**What to work on**
Look for the word "pixel" in the entries and copy each line where it appears.

+--

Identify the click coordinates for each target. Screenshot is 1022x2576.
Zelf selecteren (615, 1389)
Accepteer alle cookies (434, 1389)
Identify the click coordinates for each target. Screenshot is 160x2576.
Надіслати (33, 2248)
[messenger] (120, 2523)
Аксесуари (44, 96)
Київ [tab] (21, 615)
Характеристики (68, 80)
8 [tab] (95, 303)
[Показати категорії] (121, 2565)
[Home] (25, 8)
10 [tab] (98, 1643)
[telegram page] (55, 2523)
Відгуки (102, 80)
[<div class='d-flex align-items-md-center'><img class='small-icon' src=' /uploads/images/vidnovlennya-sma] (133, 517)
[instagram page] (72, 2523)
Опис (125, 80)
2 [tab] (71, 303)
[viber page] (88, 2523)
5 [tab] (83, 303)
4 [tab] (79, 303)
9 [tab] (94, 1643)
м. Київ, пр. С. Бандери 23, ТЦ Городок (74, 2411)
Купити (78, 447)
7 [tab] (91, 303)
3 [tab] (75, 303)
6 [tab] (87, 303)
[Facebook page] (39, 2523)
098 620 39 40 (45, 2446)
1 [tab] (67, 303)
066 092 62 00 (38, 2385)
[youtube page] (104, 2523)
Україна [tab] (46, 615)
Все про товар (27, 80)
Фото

+--

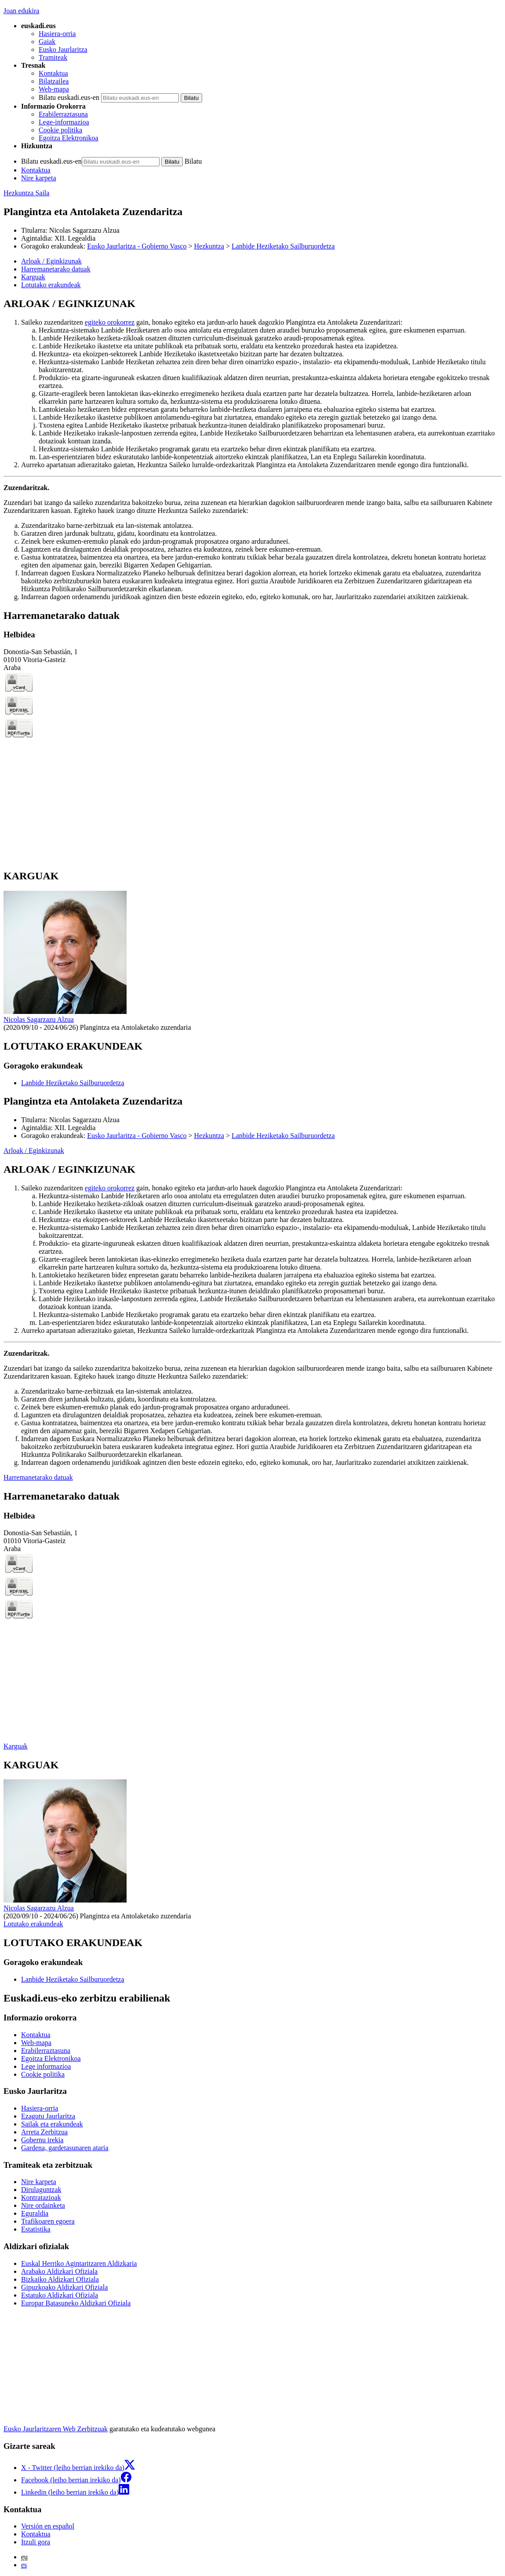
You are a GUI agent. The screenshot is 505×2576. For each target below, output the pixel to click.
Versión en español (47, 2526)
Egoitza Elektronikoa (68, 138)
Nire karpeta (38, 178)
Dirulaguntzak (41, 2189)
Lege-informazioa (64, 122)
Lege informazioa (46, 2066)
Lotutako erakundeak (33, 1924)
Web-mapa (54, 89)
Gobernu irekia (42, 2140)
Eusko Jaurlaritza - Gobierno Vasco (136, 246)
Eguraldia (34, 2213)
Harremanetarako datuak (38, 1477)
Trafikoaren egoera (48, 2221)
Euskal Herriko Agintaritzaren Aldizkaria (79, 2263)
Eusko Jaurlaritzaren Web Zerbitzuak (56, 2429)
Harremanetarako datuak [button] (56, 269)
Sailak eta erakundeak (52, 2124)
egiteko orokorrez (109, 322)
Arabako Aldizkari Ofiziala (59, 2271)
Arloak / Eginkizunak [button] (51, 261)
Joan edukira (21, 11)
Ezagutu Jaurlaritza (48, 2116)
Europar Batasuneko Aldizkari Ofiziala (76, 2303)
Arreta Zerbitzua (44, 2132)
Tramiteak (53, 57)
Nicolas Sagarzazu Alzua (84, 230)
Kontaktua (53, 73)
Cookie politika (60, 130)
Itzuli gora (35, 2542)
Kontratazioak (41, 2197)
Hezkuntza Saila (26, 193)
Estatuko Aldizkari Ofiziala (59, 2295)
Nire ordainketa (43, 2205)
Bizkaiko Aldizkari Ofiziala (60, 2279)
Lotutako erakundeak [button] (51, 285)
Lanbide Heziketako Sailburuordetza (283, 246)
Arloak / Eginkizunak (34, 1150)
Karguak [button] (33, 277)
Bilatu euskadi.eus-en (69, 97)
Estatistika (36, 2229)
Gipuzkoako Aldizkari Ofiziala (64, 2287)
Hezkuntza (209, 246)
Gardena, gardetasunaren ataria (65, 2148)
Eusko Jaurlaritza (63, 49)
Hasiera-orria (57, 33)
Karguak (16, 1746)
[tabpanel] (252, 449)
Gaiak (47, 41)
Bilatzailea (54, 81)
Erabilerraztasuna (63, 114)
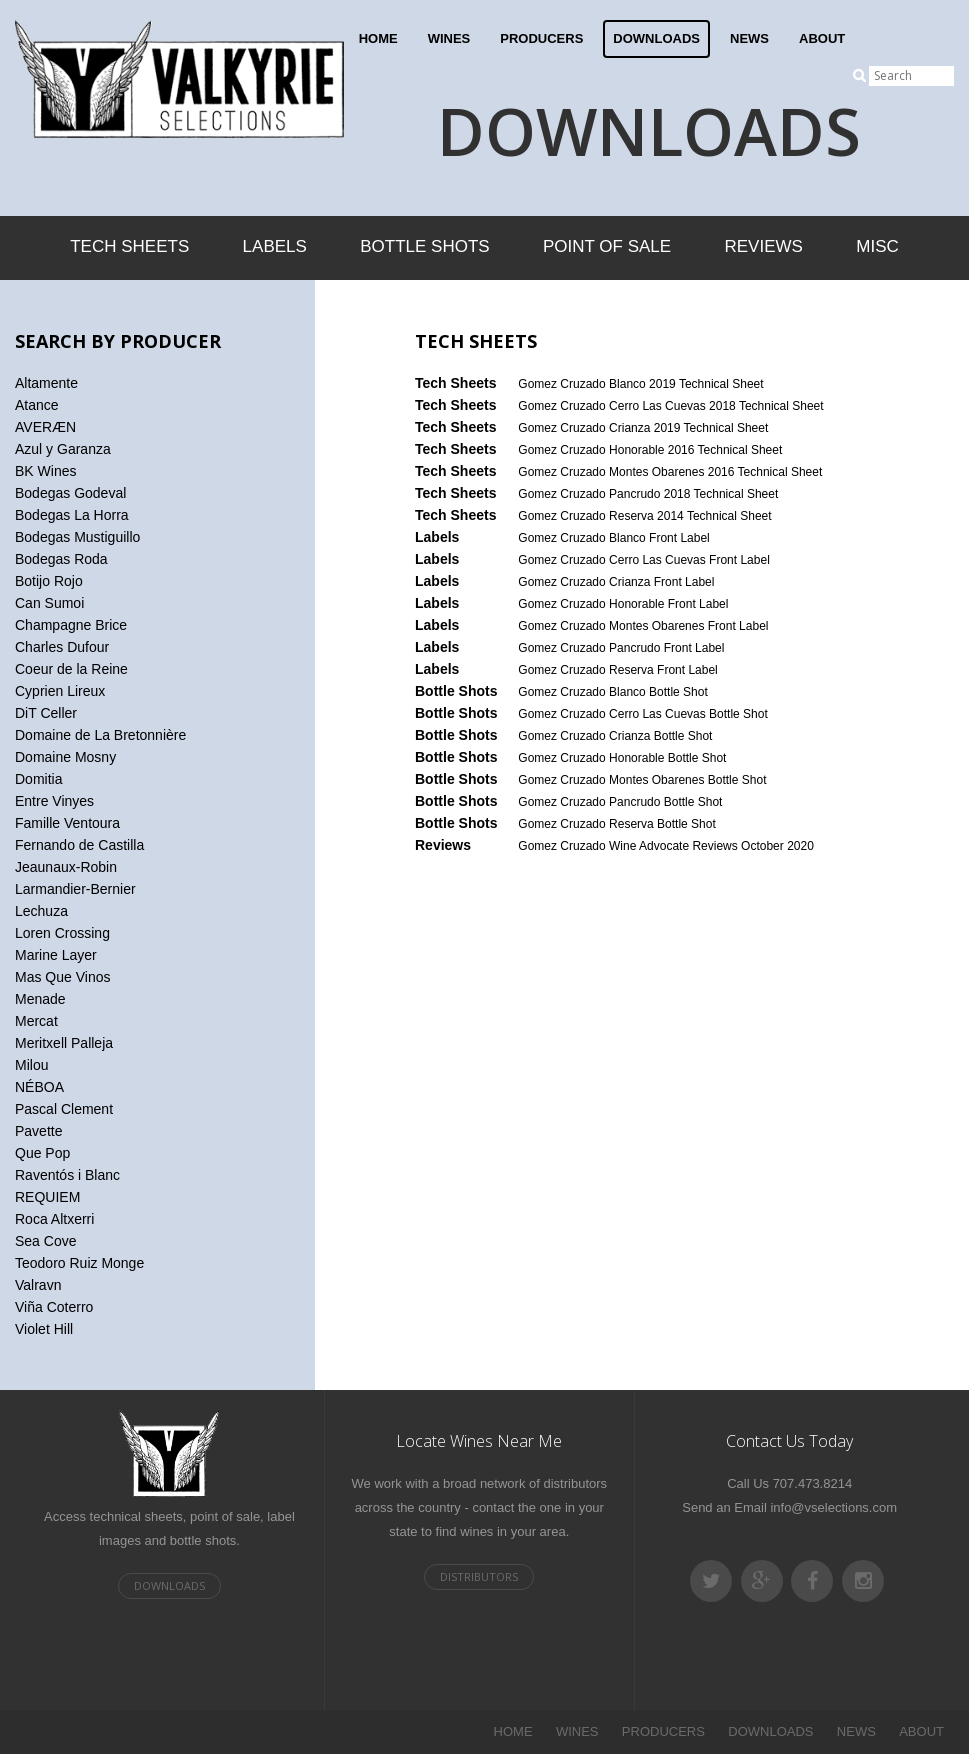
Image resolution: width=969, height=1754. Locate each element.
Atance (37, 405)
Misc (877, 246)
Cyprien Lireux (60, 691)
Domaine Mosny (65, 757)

+--

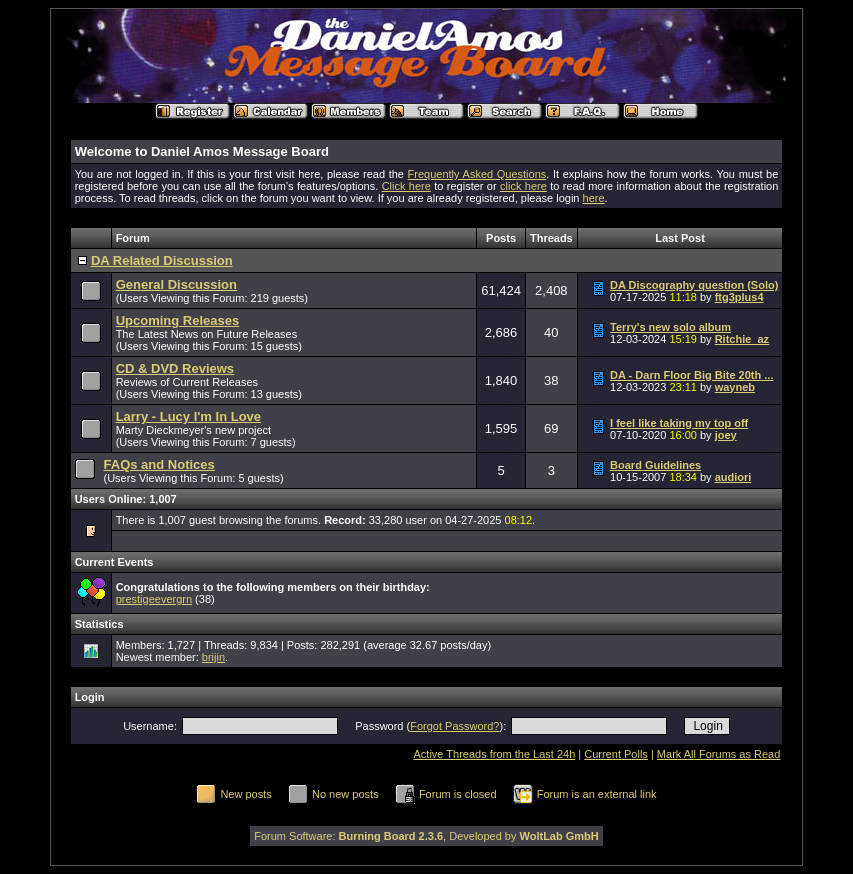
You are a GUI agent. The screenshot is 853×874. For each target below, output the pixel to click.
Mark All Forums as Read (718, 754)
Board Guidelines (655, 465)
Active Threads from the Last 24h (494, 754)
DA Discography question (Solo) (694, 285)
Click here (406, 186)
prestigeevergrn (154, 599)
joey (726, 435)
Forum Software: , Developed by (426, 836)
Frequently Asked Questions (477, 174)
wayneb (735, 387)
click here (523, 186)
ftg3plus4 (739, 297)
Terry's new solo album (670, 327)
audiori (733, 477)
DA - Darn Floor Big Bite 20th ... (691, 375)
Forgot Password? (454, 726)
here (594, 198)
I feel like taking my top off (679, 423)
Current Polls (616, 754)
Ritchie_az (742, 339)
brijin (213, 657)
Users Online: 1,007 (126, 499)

+--

**Response to the task**
You are a GUI agent. The screenshot is 505×2576. For each target below, output the pixel to click.
You are a GUI agent. The screenshot is 853×874. For each target below, output the pixel to click.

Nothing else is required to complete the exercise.